Describe and Display the data

Type ?airquality into the console window to access the help information on this data set.

Summary of the data.

Write a code chunk to display summary statistical information of the data

summary(df)

Which of the variables have missing values?

Create a new data frame and remove missing values

Create a new data frame called aq, which is a copy of the original data. In this data frame, eliminate any rows that contain missing values

aq<-df[complete.cases(df),]

Creation of factor (categorical) variables.

The day and month variables are stored as numeric variables. Convert them to factors, with 7 and 31 levels respectively.

aq$Month<-as.factor(aq$Month)
aq$Day<-as.factor(aq$Day)

Distribution of the data

Using either the base plot functions within R or ggplot2(), plot a histogram of the ozone concentration values. Using this, plus the skewness() and kurtosis() functions, or by other mean*s, determine whether the ozone data are nearly normally distributed.

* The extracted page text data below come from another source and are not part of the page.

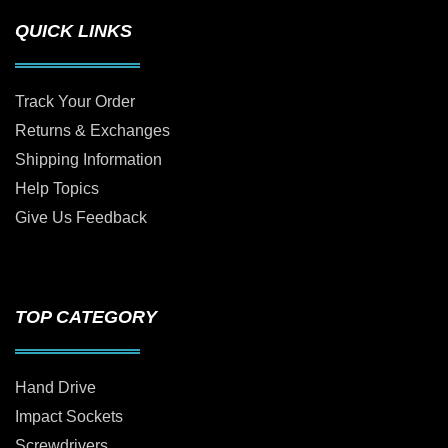
QUICK LINKS
Track Your Order
Returns & Exchanges
Shipping Information
Help Topics
Give Us Feedback
TOP CATEGORY
Hand Drive
Impact Sockets
Screwdrivers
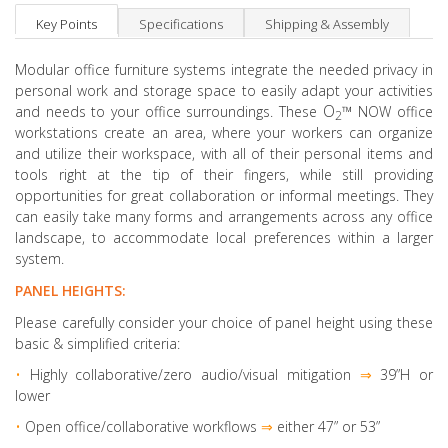
Key Points
Specifications
Shipping & Assembly
Modular office furniture systems integrate the needed privacy in
personal work and storage space to easily adapt your activities
O
™
and needs to your office surroundings. These
NOW office
2
workstations create an area, where your workers can organize
and utilize their workspace, with all of their personal items and
tools right at the tip of their fingers, while still providing
opportunities for great collaboration or informal meetings. They
can easily take many forms and arrangements across any office
landscape, to accommodate local preferences within a larger
system.
PANEL HEIGHTS:
Please carefully consider your choice of panel height using these
basic & simplified criteria:
•
Highly collaborative
/zero audio/visual mitigation
⇒
39”H or
lower
•
Open office/collaborative workflows
⇒
either 47” or 53”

g<-ggplot(aq,aes(x=Ozone))+
  geom_histogram(bins=10)
g

*A good other way is to use the commands

qqnorm(aq$Ozone)
qqline(aq$Ozone)

No, they are not - the histogram is highly right-skewed, and the qqplot is not at all linear.

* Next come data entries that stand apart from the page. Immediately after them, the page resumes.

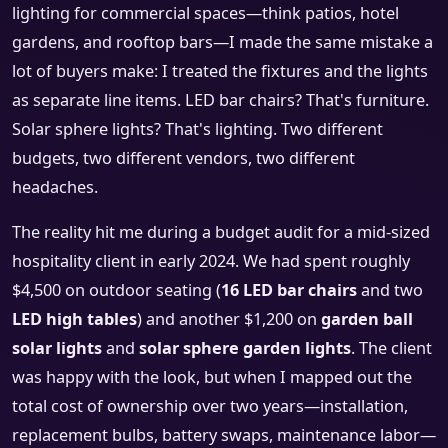
lighting for commercial spaces—think patios, hotel
gardens, and rooftop bars—I made the same mistake a
lot of buyers make: I treated the fixtures and the lights
as separate line items. LED bar chairs? That's furniture.
Solar sphere lights? That's lighting. Two different
budgets, two different vendors, two different
headaches.
The reality hit me during a budget audit for a mid-sized
hospitality client in early 2024. We had spent roughly
$4,500 on outdoor seating (
16 LED bar chairs
and two
LED high tables
) and another $1,200 on
garden ball
solar lights
and
solar sphere garden lights
. The client
was happy with the look, but when I mapped out the
total cost of ownership over two years—installation,
replacement bulbs, battery swaps, maintenance labor—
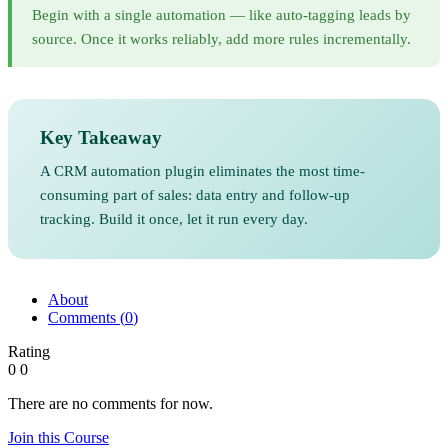
Begin with a single automation — like auto-tagging leads by
source. Once it works reliably, add more rules incrementally.
Key Takeaway
A CRM automation plugin eliminates the most time-
consuming part of sales: data entry and follow-up
tracking. Build it once, let it run every day.
About
Comments (
0
)
Rating
0
0
There are no comments for now.
Join this Course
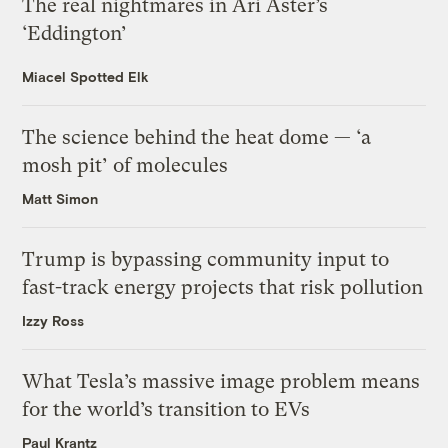
The real nightmares in Ari Aster’s
‘Eddington’
Miacel Spotted Elk
The science behind the heat dome — ‘a
mosh pit’ of molecules
Matt Simon
Trump is bypassing community input to
fast-track energy projects that risk pollution
Izzy Ross
What Tesla’s massive image problem means
for the world’s transition to EVs
Paul Krantz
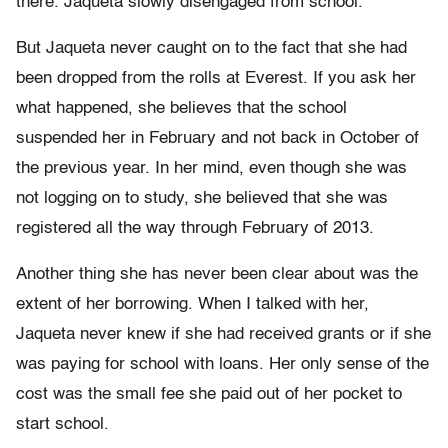
there. Jaqueta slowly disengaged from school.
But Jaqueta never caught on to the fact that she had
been dropped from the rolls at Everest. If you ask her
what happened, she believes that the school
suspended her in February and not back in October of
the previous year. In her mind, even though she was
not logging on to study, she believed that she was
registered all the way through February of 2013.
Another thing she has never been clear about was the
extent of her borrowing. When I talked with her,
Jaqueta never knew if she had received grants or if she
was paying for school with loans. Her only sense of the
cost was the small fee she paid out of her pocket to
start school.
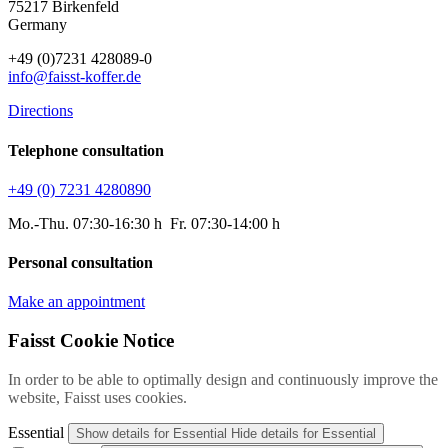
75217 Birkenfeld
Germany
+49 (0)7231 428089-0
info@faisst-koffer.de
Directions
Telephone consultation
+49 (0) 7231 4280890
Mo.-Thu. 07:30-16:30 h Fr. 07:30-14:00 h
Personal consultation
Make an appointment
Faisst Cookie Notice
In order to be able to optimally design and continuously improve the
website, Faisst uses cookies.
Essential
Show details
for Essential
Hide details
for Essential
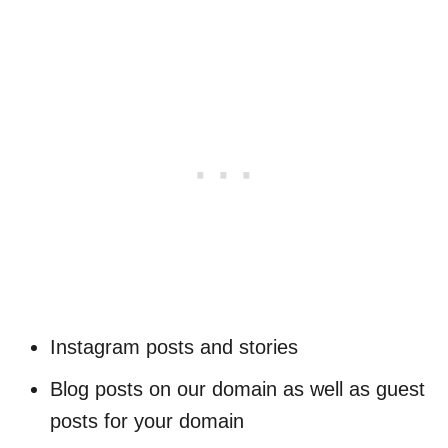
Instagram posts and stories
Blog posts on our domain as well as guest
posts for your domain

If they are not, apply a square root transformation to the ozone data to make them more nearly so. To do this, create a new column of data called osq in which the values in each row are the square root of the ozone concentration in that row.

aq<-mutate(aq,osq=sqrt(Ozone))

Determine whether the osq data are nearly normally distributed.

g<-ggplot(aq,aes(x=osq))+
  geom_histogram(bins=10)
g
qqnorm(aq$osq)
qqline(aq$osq)

It is still not great, but the histogram is more nearly normal than before we applied the transform, and the qqplot is more nearly linear.

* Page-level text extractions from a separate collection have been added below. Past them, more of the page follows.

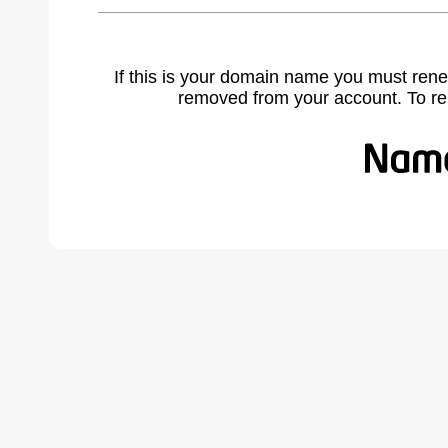
If this is your domain name you must rene
removed from your account. To r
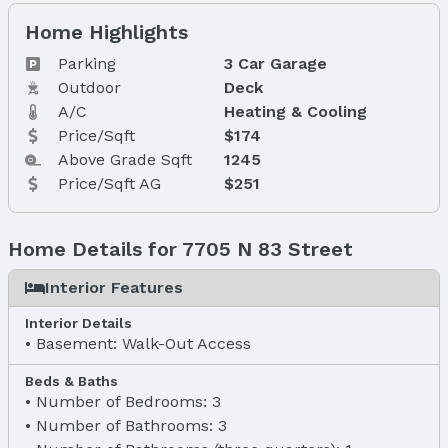
Home Highlights
Parking
3 Car Garage
Outdoor
Deck
A/C
Heating & Cooling
Price/Sqft
$174
Above Grade Sqft
1245
Price/Sqft AG
$251
Home Details for 7705 N 83 Street
Interior Features
Interior Details
Basement: Walk-Out Access
Beds & Baths
Number of Bedrooms: 3
Number of Bathrooms: 3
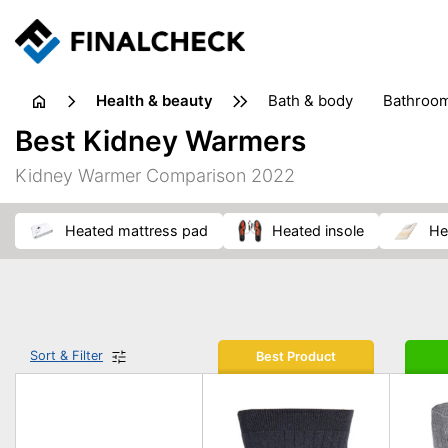
health & beauty
bath & body
bathroo
dietary supplements
Best Kidney Warmers
heat therapy
insect bites & stings
laundry products
Kidney Warmer Comparison 2022
plasters & medical supports
razors
skin care
heated mattress pad
heated insole
h
Sort & Filter
Best Product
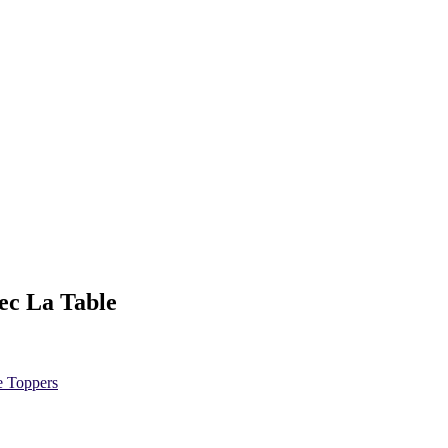
ec La Table
e Toppers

Does the wind speed appear to be fairly normally distributed?

g<-ggplot(aq,aes(x=Wind))+
  geom_histogram(bins=15)
g
qqnorm(aq$Wind)
qqline(aq$Wind)

Yes, not too bad. The qqplot shows, as we see in the histogram, evidence of slight right skew

Variation with month

Plot box plots to show how the ozone concentration, solar intensity, temperature and wind speeds vary across the months.

g<-ggplot(aq,aes(x=Month,y=Ozone))+
  geom_boxplot()+
  xlab('Month')+
  ylab('Ozone Concentrqtion')
g

Briefly summarise what can be learned from these box plots.

Data summaries by month

Use the group_by() and summarise() commands from dplyr() to pruduce a table which shows the mean ozone concentration, solar intensity, temperature and wind speeds for each month

means<- aq %>% 
  group_by(Month) %>% 
  summarise (meanO2 = mean(Ozone),meanSolar = mean(Solar.R),meanWind = mean(Wind),meanTemp = mean(Temp))
means

Variation with day

Plot a box plot to show the variation of ozone concentration with day of the week.

# These first lines create a new column, day of the week - don't spend too much time trying to understand this
dows<-c(seq(2,7,1),1)
aq<-mutate(aq,dow=as.factor(c(rep(dows,15),2,3,4,5,6,7)))
aq$dow<-as.factor(aq$dow)

Now we will plot the data:

g<-ggplot(aq,aes(x=dow,y=Ozone))+
  geom_boxplot()+
  xlab('Day of the week')+
  ylab('Ozone Concentrqtion')
g

Is there any evidence from this plot to suggest that the ozone might be linked to traffic volumes? If not, what other evidence would be useful in establishing whether or not the two were correlated?

Correlation

ggpairs(aq,columns=1:4, aes(alpha = 0.4))

Use the cor() and pairs() functions to determine which pairs of variables, if any, are strongly correlated, and which are weakly correlated.

Scatter plots

Produce scatter plots of * ozone concentration vs temperature
* ozone concentration vs wind speed
* solar intensity vs temperature.

In each plot, show the data for each month in a different colour.

Scatter plot of Ozone Concentration vs temperature

g<-ggplot(aq,aes(x=Temp,y=Ozone,colour=Month))+
  geom_point()+
  xlab('Temperature F')+
  ylab('Ozone Concentration ppb' )+
  ggtitle('Ozone Concentration vs temperature')
g

Now you write the code for the other two:

Scatter plot of Ozone Concentration vs wind speed

Scatter plot of Solar Intensity vs temperature

Do these plots confirm the results of the pairs plots?

Save your work and email it to Mike.

Tyr to ‘knit’